5. USE ACTION VERBS AND CONFIDENT LANGUAGE.
Even if you’re not feeling confident, you can still sound confident. One good trick is avoiding filler words like “um” and “uh” by slowing down your speech a bit. Another is using strong action verbs—use your resume for fodder and stick to descriptive verbs like “evaluate,” “manage,” and “advise.”
6. ASK QUESTIONS.
Ask clarifying questions: It’ll ensure you understand what your conversation partner is saying, and show that you’re paying attention.
7. FIND COMMON GROUND, EVEN IN AN ARGUMENT.
Finding a shared interest or opinion with your conversation partner is always a great strategy—it’ll make the conversation more enjoyable for both of you as well as show your conversation partner that you’ve got something in common. But finding common ground in an argument can be just as important. If you disagree with someone, try to find a related point that you do agree with—it’ll show you’re trying to understand their point of view.
8. BE PREPARED AND KNOW WHAT YOU’RE TALKING ABOUT.
Knowing your subject matter will put you at ease and make it easier to communicate your ideas to others. If you’re preparing for a job interview, make sure you are familiar with the position and the company; if you’re giving a presentation, know your stuff!

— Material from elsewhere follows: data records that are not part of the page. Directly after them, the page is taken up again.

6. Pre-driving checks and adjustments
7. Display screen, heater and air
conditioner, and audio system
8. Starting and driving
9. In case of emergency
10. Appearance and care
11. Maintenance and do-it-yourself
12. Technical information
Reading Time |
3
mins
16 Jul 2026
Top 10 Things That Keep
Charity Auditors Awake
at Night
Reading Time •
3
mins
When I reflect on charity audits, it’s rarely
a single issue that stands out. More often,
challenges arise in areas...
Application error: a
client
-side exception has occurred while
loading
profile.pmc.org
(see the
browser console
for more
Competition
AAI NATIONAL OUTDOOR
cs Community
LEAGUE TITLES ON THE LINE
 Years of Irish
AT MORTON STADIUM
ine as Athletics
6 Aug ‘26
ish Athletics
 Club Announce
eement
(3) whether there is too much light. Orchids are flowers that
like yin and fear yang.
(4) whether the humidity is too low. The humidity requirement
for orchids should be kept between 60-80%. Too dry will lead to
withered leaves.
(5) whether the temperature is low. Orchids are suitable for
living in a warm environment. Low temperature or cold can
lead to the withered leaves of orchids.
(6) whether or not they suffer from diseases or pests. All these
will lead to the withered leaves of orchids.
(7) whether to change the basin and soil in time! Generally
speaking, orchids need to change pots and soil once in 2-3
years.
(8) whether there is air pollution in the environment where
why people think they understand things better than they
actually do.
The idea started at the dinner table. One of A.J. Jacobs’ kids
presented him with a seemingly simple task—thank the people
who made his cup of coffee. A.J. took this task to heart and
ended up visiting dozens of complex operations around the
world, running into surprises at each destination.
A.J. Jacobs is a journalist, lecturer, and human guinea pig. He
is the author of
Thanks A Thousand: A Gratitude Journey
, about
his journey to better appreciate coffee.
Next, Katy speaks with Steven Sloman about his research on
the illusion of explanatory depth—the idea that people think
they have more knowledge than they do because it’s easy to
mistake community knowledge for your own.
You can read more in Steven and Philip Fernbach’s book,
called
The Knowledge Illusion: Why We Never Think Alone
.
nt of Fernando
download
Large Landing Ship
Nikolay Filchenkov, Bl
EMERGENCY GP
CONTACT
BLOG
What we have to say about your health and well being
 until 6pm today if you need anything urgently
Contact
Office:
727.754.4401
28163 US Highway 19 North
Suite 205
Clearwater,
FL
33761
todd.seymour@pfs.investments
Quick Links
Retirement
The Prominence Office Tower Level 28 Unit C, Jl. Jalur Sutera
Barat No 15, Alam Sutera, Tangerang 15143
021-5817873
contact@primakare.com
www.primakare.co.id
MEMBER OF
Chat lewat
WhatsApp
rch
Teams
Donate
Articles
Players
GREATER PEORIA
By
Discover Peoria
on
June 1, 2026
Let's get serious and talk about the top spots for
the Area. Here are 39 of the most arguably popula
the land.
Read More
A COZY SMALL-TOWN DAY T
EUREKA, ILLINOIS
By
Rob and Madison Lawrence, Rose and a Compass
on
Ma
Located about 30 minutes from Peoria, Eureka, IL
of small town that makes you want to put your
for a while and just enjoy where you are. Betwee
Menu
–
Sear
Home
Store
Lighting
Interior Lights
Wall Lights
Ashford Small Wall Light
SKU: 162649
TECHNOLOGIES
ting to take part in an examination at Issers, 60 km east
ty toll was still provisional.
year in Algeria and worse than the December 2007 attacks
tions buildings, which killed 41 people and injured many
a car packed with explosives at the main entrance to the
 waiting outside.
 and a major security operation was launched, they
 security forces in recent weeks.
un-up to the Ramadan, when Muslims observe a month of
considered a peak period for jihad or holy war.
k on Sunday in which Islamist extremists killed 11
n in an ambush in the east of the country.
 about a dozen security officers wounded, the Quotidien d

9. IF YOU WANT TO SUBTLY CHANGE THE SUBJECT, FIND A VERBAL BRIDGE.
We all occasionally end up in a conversation that’s not going in a direction we like. Finding a polite way to change the subject can be tough, but one good trick is finding a “bridge.” This can mean finding a topic somewhere in between the current one and the one you’re interested in or involve using a more general phrase that will help you shift the topic. For instance, phrases like “Yes, but,” “What I can tell you is,” or “The important thing to remember is,” all let you subtly shift the focus.
10. FIND THE BEST WAY TO FRAME YOUR STORY.
Whether you’re giving a lecture or telling your friend a funny story, it’s important to figure out how to frame it to make it interesting and engaging. Identify your hook (What makes your story interesting? Why would others care about it?) and pick a framing device: Are you taking your listener on a journey? Explaining a theory? Or making an argument for something? It’s important to clearly define early on where your story is going.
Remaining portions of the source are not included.